Study material:
•••••
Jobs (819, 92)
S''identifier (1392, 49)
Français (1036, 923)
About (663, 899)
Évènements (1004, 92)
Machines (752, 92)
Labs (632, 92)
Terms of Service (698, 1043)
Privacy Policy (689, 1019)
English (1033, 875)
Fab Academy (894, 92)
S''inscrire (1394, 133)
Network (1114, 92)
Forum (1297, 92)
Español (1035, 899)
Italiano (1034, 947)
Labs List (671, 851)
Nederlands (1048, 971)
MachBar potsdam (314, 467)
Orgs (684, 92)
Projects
•••••
Your goal: Every line above should be reproduced precisely.

Task answer:
Jobs (819, 92)
S''identifier (1392, 49)
Français (1036, 923)
About (663, 899)
Évènements (1004, 92)
Machines (752, 92)
Labs (632, 92)
Terms of Service (698, 1043)
Privacy Policy (689, 1019)
English (1033, 875)
Fab Academy (894, 92)
S''inscrire (1394, 133)
Network (1114, 92)
Forum (1297, 92)
Español (1035, 899)
Italiano (1034, 947)
Labs List (671, 851)
Nederlands (1048, 971)
MachBar potsdam (314, 467)
Orgs (684, 92)
Projects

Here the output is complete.